Read Critique of the Erfurt program. Marx and Engels believed that revolution was necessary in Germany because of Germany's semi-autocratic government.


This is pretty much what I think socialist revolution would look like in a middle or high-income country. For examples of something like this, you could look at Spain in the '30s, Venezuela in the early '00s, or even abolition in the United States. I'm mainly drawing from Ralph Miliband's essay on the Pinochet coup, particularly his view on the escalation from class struggle to class war.

A party should first build a mass base of working-class support by making bread-and-butter populist demands and integrating with the labor movement. From the real experience of struggle, this base becomes more conscious of the need to destroy capitalism outright. When this hegemony has been built and the party gets a stint in power, it can start pushing for its "transitional demands"–that is, reforms which are reasonable on their face and popular, but are unacceptable to the ruling class. Sooner or later the capitalist class will use violence to resist these reforms; this kind of aggression both radicalizes the working class and gives the socialist government a clear casus belli and popular mandate to destroy its mortal enemy.

Whoops forgot the link
marxists.org/archive/miliband/1973/10/chile.htm

based and redpilled

LWC answers the question: if you already have a strong communist party with popular support, should you participate in parliaments or not? The Bolsheviks in the years leading to the Revolution were electable, they appealed to millions. They had the ability to pressure the bourgeoisie both through peaceful and violent means. They could literally conjure up armed workers' militias just by having Lenin make a speech at a factory. The RSDRP was the second largest party in the Constituent Assembly. Obviously, refusing to participate in parliaments in such a situation would be quite moronic.

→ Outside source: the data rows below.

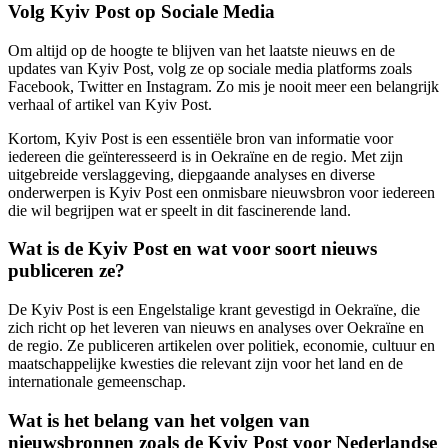
Volg Kyiv Post op Sociale Media
Om altijd op de hoogte te blijven van het laatste nieuws en de
updates van Kyiv Post, volg ze op sociale media platforms zoals
Facebook, Twitter en Instagram. Zo mis je nooit meer een belangrijk
verhaal of artikel van Kyiv Post.
Kortom, Kyiv Post is een essentiële bron van informatie voor
iedereen die geïnteresseerd is in Oekraïne en de regio. Met zijn
uitgebreide verslaggeving, diepgaande analyses en diverse
onderwerpen is Kyiv Post een onmisbare nieuwsbron voor iedereen
die wil begrijpen wat er speelt in dit fascinerende land.
Wat is de Kyiv Post en wat voor soort nieuws
publiceren ze?
De Kyiv Post is een Engelstalige krant gevestigd in Oekraïne, die
zich richt op het leveren van nieuws en analyses over Oekraïne en
de regio. Ze publiceren artikelen over politiek, economie, cultuur en
maatschappelijke kwesties die relevant zijn voor het land en de
internationale gemeenschap.
Wat is het belang van het volgen van
nieuwsbronnen zoals de Kyiv Post voor Nederlandse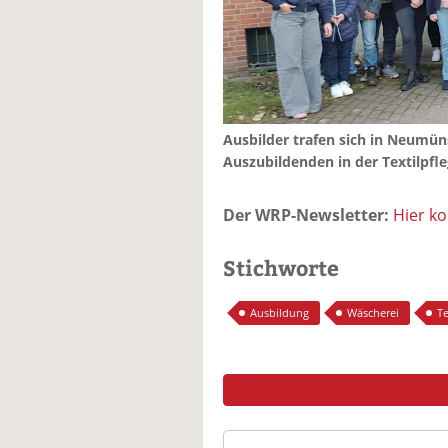
Ausbilder trafen sich in Neumü
Auszubildenden in der Textilpfle
Der WRP-Newsletter:
Hier k
Stichworte
Ausbildung
Wäscherei
Te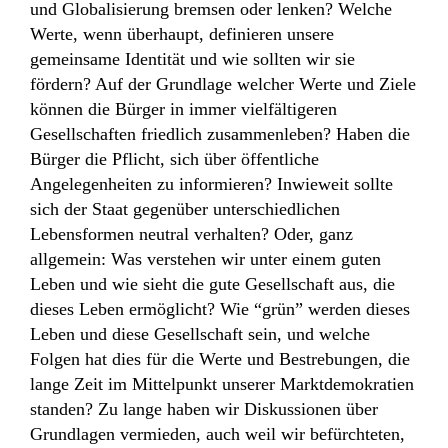
und Globalisierung bremsen oder lenken? Welche
Werte, wenn überhaupt, definieren unsere
gemeinsame Identität und wie sollten wir sie
fördern? Auf der Grundlage welcher Werte und Ziele
können die Bürger in immer vielfältigeren
Gesellschaften friedlich zusammenleben? Haben die
Bürger die Pflicht, sich über öffentliche
Angelegenheiten zu informieren? Inwieweit sollte
sich der Staat gegenüber unterschiedlichen
Lebensformen neutral verhalten? Oder, ganz
allgemein: Was verstehen wir unter einem guten
Leben und wie sieht die gute Gesellschaft aus, die
dieses Leben ermöglicht? Wie “grün” werden dieses
Leben und diese Gesellschaft sein, und welche
Folgen hat dies für die Werte und Bestrebungen, die
lange Zeit im Mittelpunkt unserer Marktdemokratien
standen? Zu lange haben wir Diskussionen über
Grundlagen vermieden, auch weil wir befürchteten,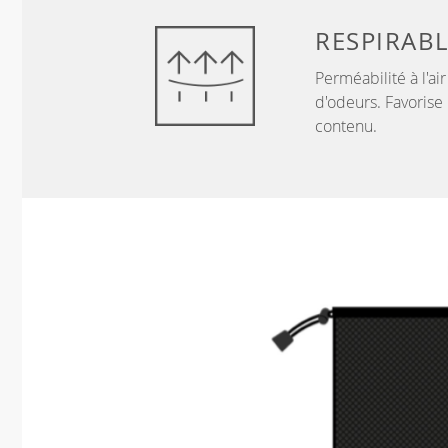
RESPIRAB
Perméabilité à l'ai
d'odeurs. Favorise 
contenu.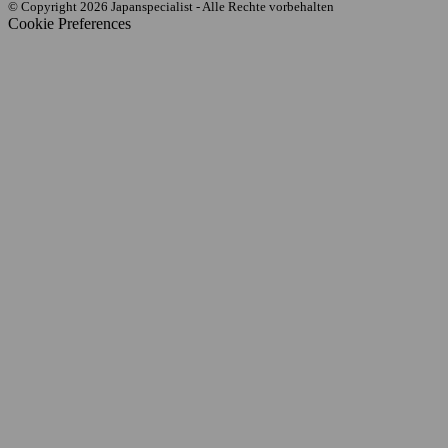
© Copyright 2026 Japanspecialist - Alle Rechte vorbehalten
Cookie Preferences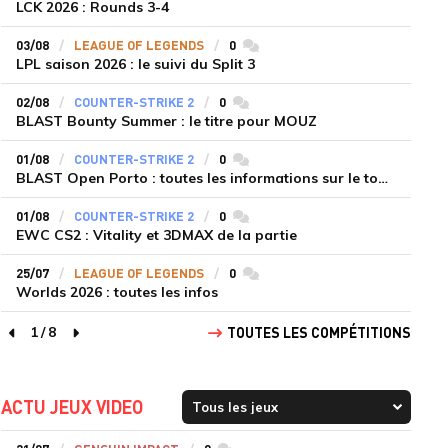
LCK 2026 : Rounds 3-4
03/08
LEAGUE OF LEGENDS
0
commentaires
LPL saison 2026 : le suivi du Split 3
02/08
COUNTER-STRIKE 2
0
commentaires
BLAST Bounty Summer : le titre pour MOUZ
01/08
COUNTER-STRIKE 2
0
commentaires
BLAST Open Porto : toutes les informations sur le tournoi
01/08
COUNTER-STRIKE 2
0
commentaires
EWC CS2 : Vitality et 3DMAX de la partie
25/07
LEAGUE OF LEGENDS
0
commentaires
Worlds 2026 : toutes les infos
1
/
8
TOUTES LES COMPÉTITIONS
page précédente
page suivante
ACTU JEUX VIDEO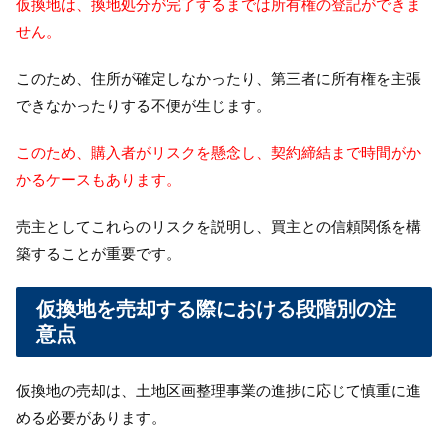
仮換地は、換地処分が完了するまでは所有権の登記ができま
せん。
このため、住所が確定しなかったり、第三者に所有権を主張
できなかったりする不便が生じます。
このため、購入者がリスクを懸念し、契約締結まで時間がか
かるケースもあります。
売主としてこれらのリスクを説明し、買主との信頼関係を構
築することが重要です。
仮換地を売却する際における段階別の注
意点
仮換地の売却は、土地区画整理事業の進捗に応じて慎重に進
める必要があります。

But nowadays most Western communist parties are pathetic succdems or unelectable newspaper cults, and most people have been taught to think that communism is when gorillions starve to death because of equal wages. There exists NO movement currently for which Lenin's advice would be pertinent right now. If you have no power, you don't get a choice of how to use it. When le ☭TANKIE☭s rail against electoralism, they mean there's no point in trying to "entryise" shitty succdem parties. First we need to organize a REAL communist party, and only THEN we can debate reformism vs. revolutionism. If the Bolshevik Party didn't exist and Lenin's only choice was to vote Cadet to reduce daily peasant beatings by 1,5%, he sure as hell wouldn't be agitating for that.

How do you organize a party and gain the support of a large part of the working class without having a political strategy?

Yes. I believe the working class can only be radicalized into open revolt through political experience. You can't just scream 'Rosa Luxemburg' or 'Allende' at people and expect them to accept your dialectical wisdom about the futility of Reform. People, the masses organizing for their class interests, have to experience firsthand the truly undemocratic nature of the state to become Revolutionary.

This is why i also think Cockshotts idea of holding a Referendum on abolishing Exploitation is good.